* **What the exercise asks**: Quote the records below in full, exactly as given, with the images taken out.

Page-level text extractions:
++++
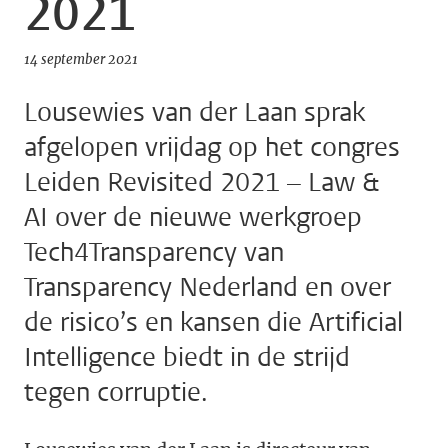
2021
14 september 2021
Lousewies van der Laan sprak
afgelopen vrijdag op het congres
Leiden Revisited 2021 – Law &
AI over de nieuwe werkgroep
Tech4Transparency van
Transparency Nederland en over
de risico’s en kansen die Artificial
Intelligence biedt in de strijd
tegen corruptie.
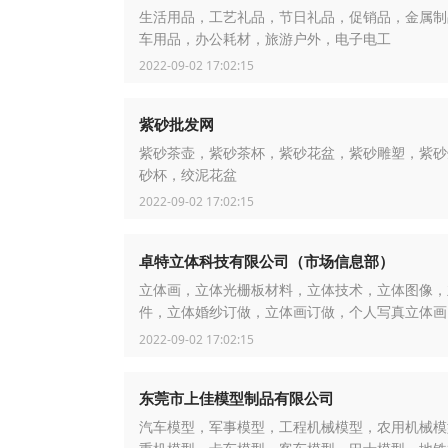
生活用品，工艺礼品，节日礼品，促销品，金属制
车用品，办公耗材，旅游户外，电子电工
2022-09-02 17:02:15
紫砂批发网
紫砂茶壶，紫砂茶杯，紫砂花盆，紫砂雕塑，紫砂
砂杯，绞泥花盆
2022-09-02 17:02:15
卓特立体科技有限公司（市场信息部）
立体画，立体光栅板材料，立体技术，立体图像，
件，立体婚纱订做，立体画订做，个人写真立体画
广告，立体技术培训，立体婚纱订做，立体摄影
2022-09-02 17:02:15
东莞市上佳模型制品有限公司
汽车模型，军事模型，工程机械模型，农用机械模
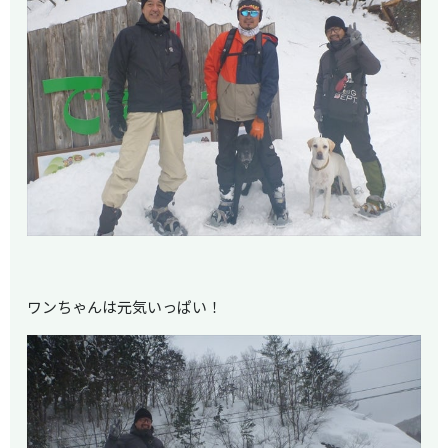
ワンちゃんは元気いっぱい！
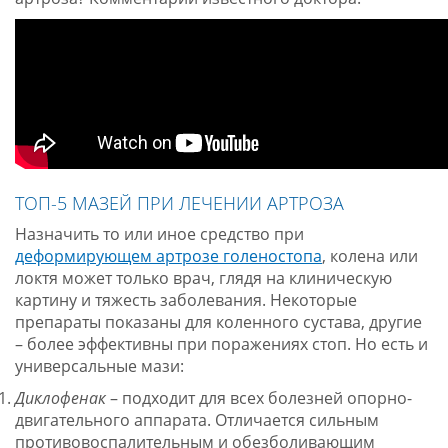
ТОП-5 МАЗЕЙ ПРИ ЛЕЧЕНИИ АРТРОЗА
Назначить то или иное средство при
деформирующем артрозе голеностопа
, колена или
локтя может только врач, глядя на клиническую
картину и тяжесть заболевания. Некоторые
препараты показаны для коленного сустава, другие
– более эффективны при поражениях стоп. Но есть и
универсальные мази:
Диклофенак
– подходит для всех болезней опорно-
двигательного аппарата. Отличается сильным
противовоспалительным и обезболивающим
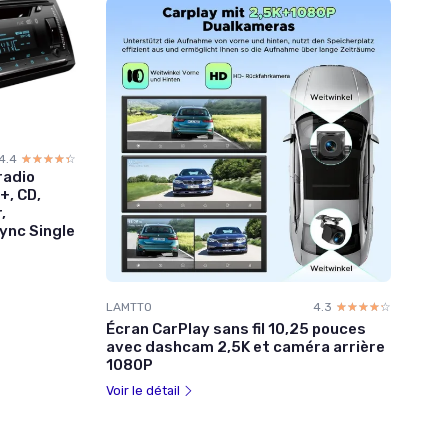
4.4
☆☆☆☆☆
★★★★★
radio
+, CD,
,
ync Single
LAMTTO
4.3
☆☆☆☆☆
★★★★★
Écran CarPlay sans fil 10,25 pouces
avec dashcam 2,5K et caméra arrière
1080P
Voir le détail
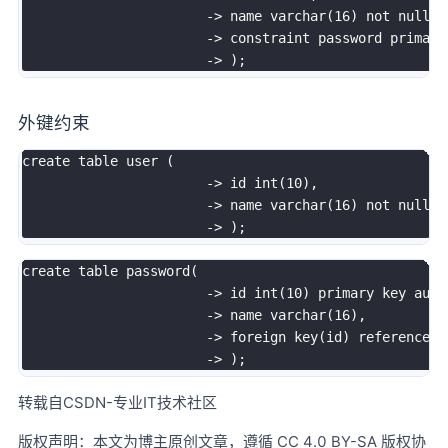
-
>
 name 
varchar
(
16
)
not
null
,
-
>
constraint
 password 
primary
-
>
)
;
外键约束
create
table
user
(
-
>
 id 
int
(
10
)
,
-
>
 name 
varchar
(
16
)
not
null
-
>
)
;
create
table
 password
(
-
>
 id 
int
(
10
)
primary
key
auto
-
>
 name 
varchar
(
16
)
,
-
>
foreign
key
(
id
)
references
-
>
)
;
转载自CSDN-专业IT技术社区
版权声明：本文为博主原创文章，遵循 CC 4.0 BY-SA 版权协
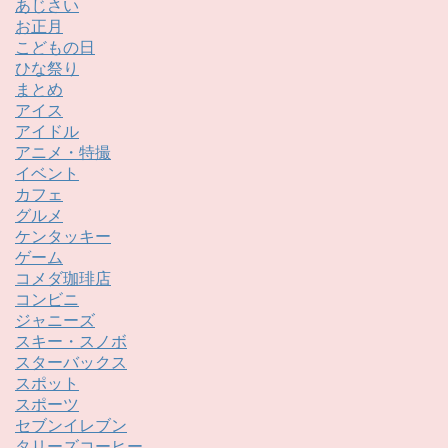
あじさい
お正月
こどもの日
ひな祭り
まとめ
アイス
アイドル
アニメ・特撮
イベント
カフェ
グルメ
ケンタッキー
ゲーム
コメダ珈琲店
コンビニ
ジャニーズ
スキー・スノボ
スターバックス
スポット
スポーツ
セブンイレブン
タリーズコーヒー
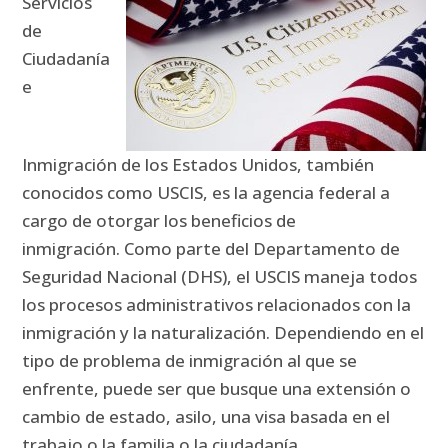
Servicios
de
Ciudadanía
e
Inmigración de los Estados Unidos, también
conocidos como USCIS, es la agencia federal a
cargo de otorgar los beneficios de
inmigración.
Como parte del Departamento de
Seguridad Nacional (DHS), el USCIS maneja todos
los procesos administrativos relacionados con la
inmigración y la naturalización.
D
ependiendo en el
tipo de problema de inmigración al que se
enfrente, puede ser que busque una extensión o
cambio de estado, asilo, una visa basada en el
trabajo o la familia o la ciudadanía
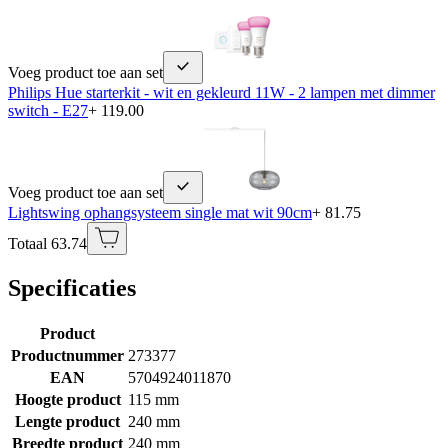
Voeg product toe aan set
Philips Hue starterkit - wit en gekleurd 11W - 2 lampen met dimmer
switch - E27
+ 119.00
Voeg product toe aan set
Lightswing ophangsysteem single mat wit 90cm
+ 81.75
Totaal 63.74
Specificaties
Product
Productnummer
273377
EAN
5704924011870
Hoogte product
115 mm
Lengte product
240 mm
Breedte product
240 mm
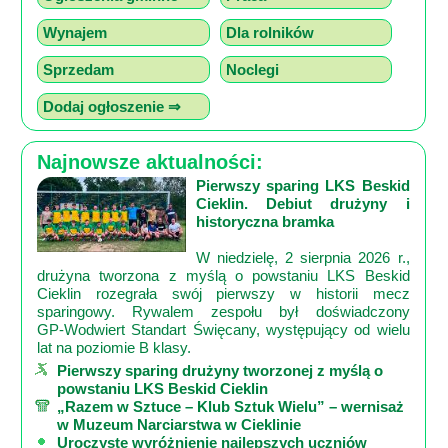
Wynajem
Dla rolników
Sprzedam
Noclegi
Dodaj ogłoszenie ⇒
Najnowsze aktualności:
Pierwszy sparing LKS Beskid
Cieklin. Debiut drużyny i
historyczna bramka
W niedzielę, 2 sierpnia 2026 r.,
drużyna tworzona z myślą o powstaniu LKS Beskid
Cieklin rozegrała swój pierwszy w historii mecz
sparingowy. Rywalem zespołu był doświadczony
GP‑Wodwiert Standart Święcany, występujący od wielu
lat na poziomie B klasy.
Pierwszy sparing drużyny tworzonej z myślą o
powstaniu LKS Beskid Cieklin
„Razem w Sztuce – Klub Sztuk Wielu” – wernisaż
w Muzeum Narciarstwa w Cieklinie
Uroczyste wyróżnienie najlepszych uczniów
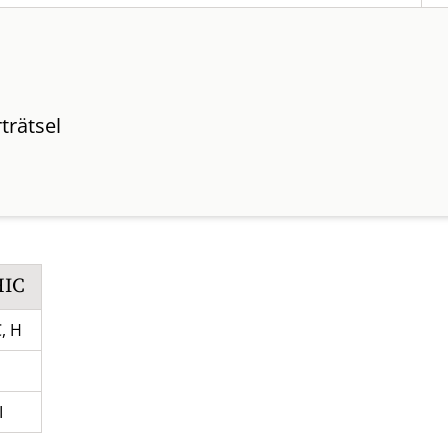
trätsel
HIC
C, H
I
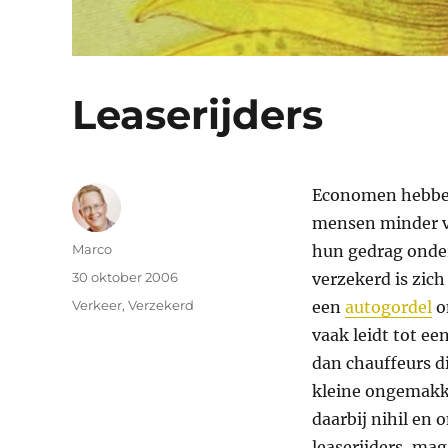
Leaserijders
Economen hebbe
mensen minder voo
Auteur
Marco
hun gedrag onder
Geplaatst
30 oktober 2006
verzekerd is zic
op
Categorieën
Verkeer
,
Verzekerd
een
autogordel
o
vaak leidt tot ee
dan chauffeurs di
kleine ongemakke
daarbij nihil en
leaserijders, mag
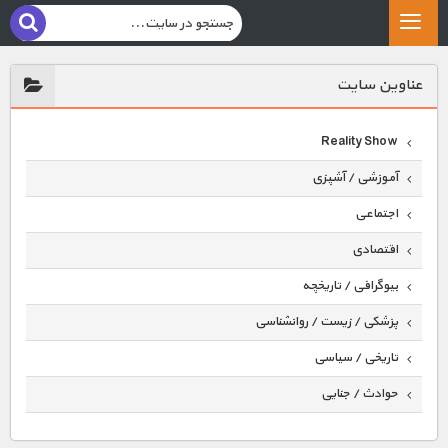
عناوين سايت
Reality Show
آموزشی / آشپزی
اجتماعی
اقتصادی
بیوگرافی / تاریخچه
پزشکی / زیست / روانشناسی
تاریخی / سیاسی
حوادث / جنایی
حیوانات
++++
* **Answer to the problem**:
2021
14 september 2021
Lousewies van der Laan sprak
afgelopen vrijdag op het congres
Leiden Revisited 2021 – Law &
AI over de nieuwe werkgroep
Tech4Transparency van
Transparency Nederland en over
de risico’s en kansen die Artificial
Intelligence biedt in de strijd
tegen corruptie.
生活用品，工艺礼品，节日礼品，促销品，金属制
车用品，办公耗材，旅游户外，电子电工
2022-09-02 17:02:15
紫砂批发网
紫砂茶壶，紫砂茶杯，紫砂花盆，紫砂雕塑，紫砂
砂杯，绞泥花盆
2022-09-02 17:02:15
卓特立体科技有限公司（市场信息部）
立体画，立体光栅板材料，立体技术，立体图像，
件，立体婚纱订做，立体画订做，个人写真立体画
广告，立体技术培训，立体婚纱订做，立体摄影
2022-09-02 17:02:15
东莞市上佳模型制品有限公司
汽车模型，军事模型，工程机械模型，农用机械模
ワンちゃんは元気いっぱい！
ТОП-5 МАЗЕЙ ПРИ ЛЕЧЕНИИ АРТРОЗА
Назначить то или иное средство при
деформирующем артрозе голеностопа
, колена или
локтя может только врач, глядя на клиническую
картину и тяжесть заболевания. Некоторые
препараты показаны для коленного сустава, другие
– более эффективны при поражениях стоп. Но есть и
универсальные мази:
Диклофенак
– подходит для всех болезней опорно-
двигательного аппарата. Отличается сильным
противовоспалительным и обезболивающим
4.4
☆☆☆☆☆
★★★★★
radio
+, CD,
,
ync Single
LAMTTO
4.3
☆☆☆☆☆
★★★★★
Écran CarPlay sans fil 10,25 pouces
avec dashcam 2,5K et caméra arrière
1080P
Voir le détail
-
>
 name 
varchar
(
16
)
not
null
,
-
>
constraint
 password 
primary
-
>
)
;
外键约束
create
table
user
(
-
>
 id 
int
(
10
)
,
-
>
 name 
varchar
(
16
)
not
null
-
>
)
;
create
table
 password
(
-
>
 id 
int
(
10
)
primary
key
auto
-
>
 name 
varchar
(
16
)
,
-
>
foreign
key
(
id
)
references
-
>
)
;
转载自CSDN-专业IT技术社区
版权声明：本文为博主原创文章，遵循 CC 4.0 BY-SA 版权协
あじさい
お正月
こどもの日
ひな祭り
まとめ
アイス
アイドル
アニメ・特撮
イベント
カフェ
グルメ
ケンタッキー
ゲーム
コメダ珈琲店
コンビニ
ジャニーズ
スキー・スノボ
スターバックス
スポット
スポーツ
セブンイレブン
タリーズコーヒー
Servicios
de
Ciudadanía
e
Inmigración de los Estados Unidos, también
conocidos como USCIS, es la agencia federal a
cargo de otorgar los beneficios de
inmigración.
Como parte del Departamento de
Seguridad Nacional (DHS), el USCIS maneja todos
los procesos administrativos relacionados con la
inmigración y la naturalización.
D
ependiendo en el
tipo de problema de inmigración al que se
enfrente, puede ser que busque una extensión o
cambio de estado, asilo, una visa basada en el
trabajo o la familia o la ciudadanía
Voeg product toe aan set
Philips Hue starterkit - wit en gekleurd 11W - 2 lampen met dimmer
switch - E27
+ 119.00
Voeg product toe aan set
Lightswing ophangsysteem single mat wit 90cm
+ 81.75
Totaal 63.74
Specificaties
Product
Productnummer
273377
EAN
5704924011870
Hoogte product
115 mm
Lengte product
240 mm
Breedte product
240 mm
Wynajem
Dla rolników
Sprzedam
Noclegi
Dodaj ogłoszenie ⇒
Najnowsze aktualności:
Pierwszy sparing LKS Beskid
Cieklin. Debiut drużyny i
historyczna bramka
W niedzielę, 2 sierpnia 2026 r.,
drużyna tworzona z myślą o powstaniu LKS Beskid
Cieklin rozegrała swój pierwszy w historii mecz
sparingowy. Rywalem zespołu był doświadczony
GP‑Wodwiert Standart Święcany, występujący od wielu
lat na poziomie B klasy.
Pierwszy sparing drużyny tworzonej z myślą o
powstaniu LKS Beskid Cieklin
„Razem w Sztuce – Klub Sztuk Wielu” – wernisaż
w Muzeum Narciarstwa w Cieklinie
Uroczyste wyróżnienie najlepszych uczniów
trätsel
HIC
C, H
I
Leaserijders
Economen hebbe
mensen minder voo
Auteur
Marco
hun gedrag onder
Geplaatst
30 oktober 2006
verzekerd is zic
op
Categorieën
Verkeer
,
Verzekerd
een
autogordel
o
vaak leidt tot ee
dan chauffeurs di
kleine ongemakke
daarbij nihil en
leaserijders, mag
عناوين سايت
Reality Show
آموزشی / آشپزی
اجتماعی
اقتصادی
بیوگرافی / تاریخچه
پزشکی / زیست / روانشناسی
تاریخی / سیاسی
حوادث / جنایی
حیوانات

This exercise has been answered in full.